There have been more coronavirus-related deaths in New York City than anywhere else in the country. New York state is responsible for more than a third of all cases nationwide; the city accounts for 29 percent of all deaths that have occurred in the United States.

To a large extent, that’s a function of the city’s dense population. More people in the same area means a higher chance of transmission. Relative to the total population of the city, the number of coronavirus cases is modest. About 414 of every 10,000 residents of New York City has a confirmed case of coronavirus. That’s more than any individual county in the country, but the density of the virus in New York relative to other places is narrower than you might think.

Consider Blaine County, Idaho, population 23,000. It has 410 cases of coronavirus, a function of its being a tourist destination in the state. The density of confirmed cases there is nearly half of New York’s: 178 cases per 10,000 residents. Summit County, Utah, has a lower density of cases, but like Blaine County, heavy tourist traffic probably powered the outbreak.

Dougherty County in the southwestern corner of Georgia is another hotspot. It has 686 confirmed cases among its 88,000 residents, a rate of 78 cases per 10,000. It sits at the center of a cluster of counties with higher-than-average densities of infections, apparently because an attendee at a February funeral was carrying the virus.

Some clusters, like those around New York and New Orleans, are a function of lots of cases spreading in large, dense populations. Others are a function of circumstance, one infected visitor stumbling into a geographically small cluster of people.

The result is that small encounters can have an outsized effect on the density of cases in certain areas. One or two cases can spike the density of cases in low-population counties, but it’s still interesting that the most densely affected counties are fairly evenly distributed by population.

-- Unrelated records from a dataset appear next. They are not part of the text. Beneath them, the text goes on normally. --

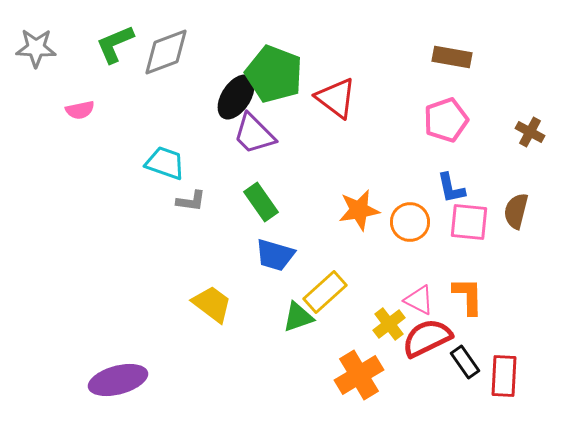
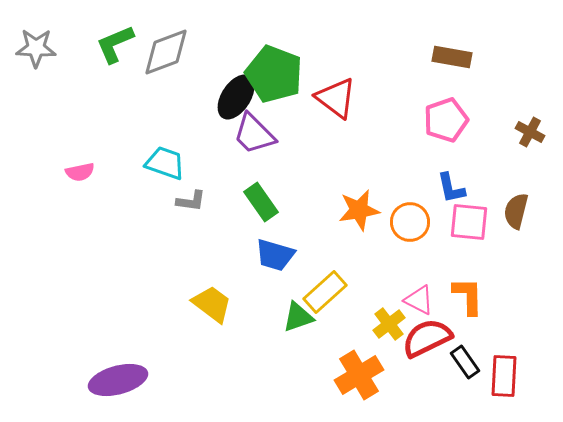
pink semicircle: moved 62 px down
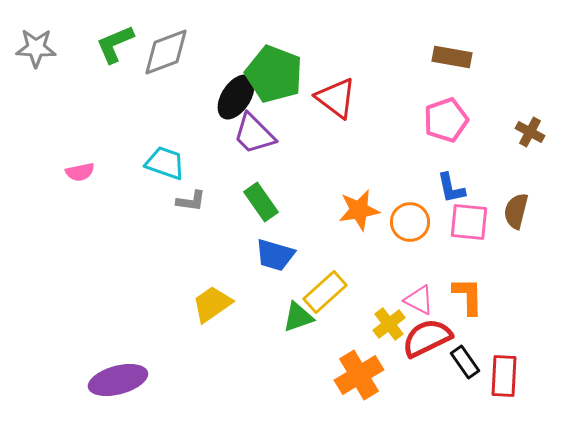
yellow trapezoid: rotated 72 degrees counterclockwise
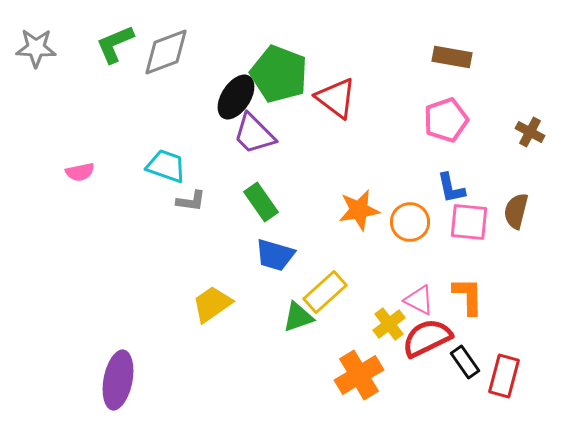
green pentagon: moved 5 px right
cyan trapezoid: moved 1 px right, 3 px down
red rectangle: rotated 12 degrees clockwise
purple ellipse: rotated 64 degrees counterclockwise
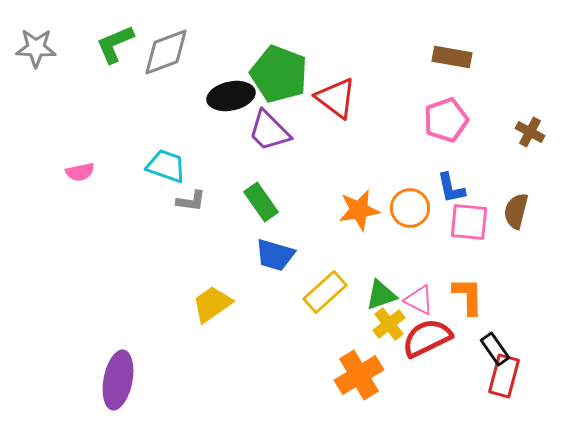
black ellipse: moved 5 px left, 1 px up; rotated 45 degrees clockwise
purple trapezoid: moved 15 px right, 3 px up
orange circle: moved 14 px up
green triangle: moved 83 px right, 22 px up
black rectangle: moved 30 px right, 13 px up
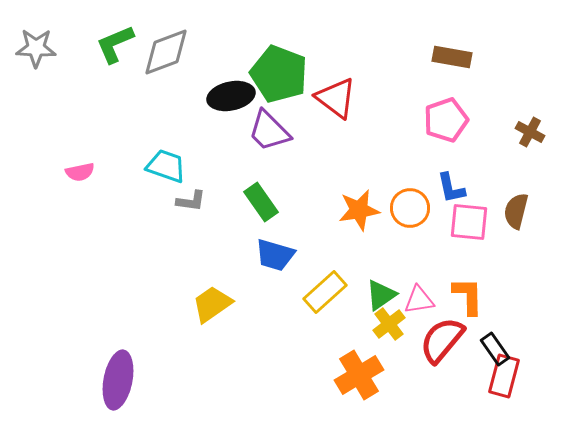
green triangle: rotated 16 degrees counterclockwise
pink triangle: rotated 36 degrees counterclockwise
red semicircle: moved 15 px right, 2 px down; rotated 24 degrees counterclockwise
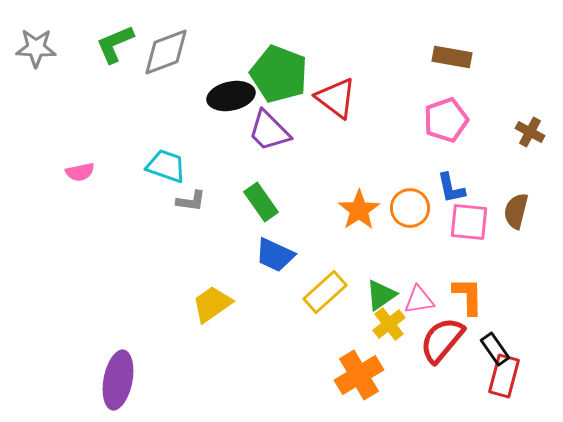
orange star: rotated 24 degrees counterclockwise
blue trapezoid: rotated 9 degrees clockwise
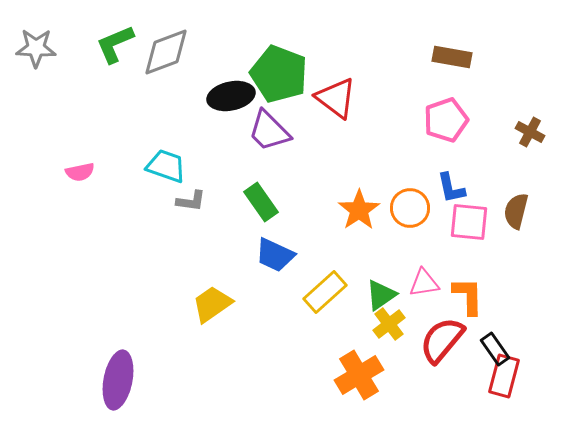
pink triangle: moved 5 px right, 17 px up
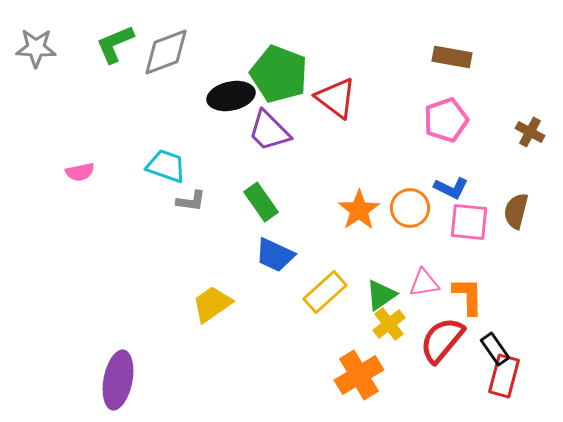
blue L-shape: rotated 52 degrees counterclockwise
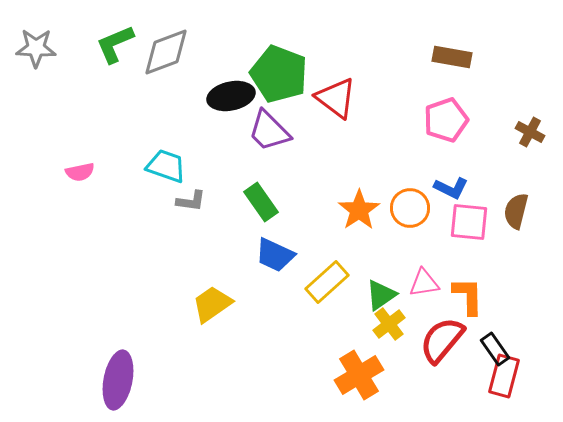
yellow rectangle: moved 2 px right, 10 px up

Fourteen counties that are among the least populous in the country have the highest per capita number of coronavirus infections. (Among the 14 counties, there are 49 cases.)

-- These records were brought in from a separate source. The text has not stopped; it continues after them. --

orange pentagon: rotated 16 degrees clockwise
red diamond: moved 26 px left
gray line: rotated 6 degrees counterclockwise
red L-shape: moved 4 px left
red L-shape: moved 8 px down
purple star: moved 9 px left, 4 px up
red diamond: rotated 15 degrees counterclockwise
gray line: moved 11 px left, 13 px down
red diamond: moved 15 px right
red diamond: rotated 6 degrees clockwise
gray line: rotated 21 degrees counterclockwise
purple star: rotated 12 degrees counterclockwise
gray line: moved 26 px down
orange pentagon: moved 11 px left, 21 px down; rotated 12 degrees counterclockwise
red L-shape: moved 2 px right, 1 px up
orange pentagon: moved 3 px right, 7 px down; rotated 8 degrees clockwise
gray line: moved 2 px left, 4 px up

One of those counties is Oldham County, Tex. It has only two confirmed cases but a population of 2,112. One of those infected with the virus in Oldham County eventually died — giving the county one of the highest per capita death tolls in the country.

In Toole County, Mont., three people have died of the virus out of a population of 4,736, giving the county a rate of 6.3 deaths for every 10,000 people — one of the highest rates in the country. To some extent, this is a function of circumstance and bad luck, but it’s also a reminder that the toll can be relatively large even in a small place.

Franklin County, Ind., has seen six deaths from the virus in its population of nearly 23,000, giving it a relatively high mortality rate as well. Again, though, those clusters near New York, New Orleans and in southwest Georgia stand out.

It’s worth considering this toll in the context of the White House’s insistences that the virus’s effects are modest outside hotspot areas. New York City is the epicenter of the outbreak and flooded with cases and deaths straining its resources.

But it doesn’t take much to spur a large outbreak in a small area — which, of course, is why experts have advocated for the existing social distancing measures. It’s a reminder that lifting or ignoring those measures raises the risk of new outbreaks in unexpected places.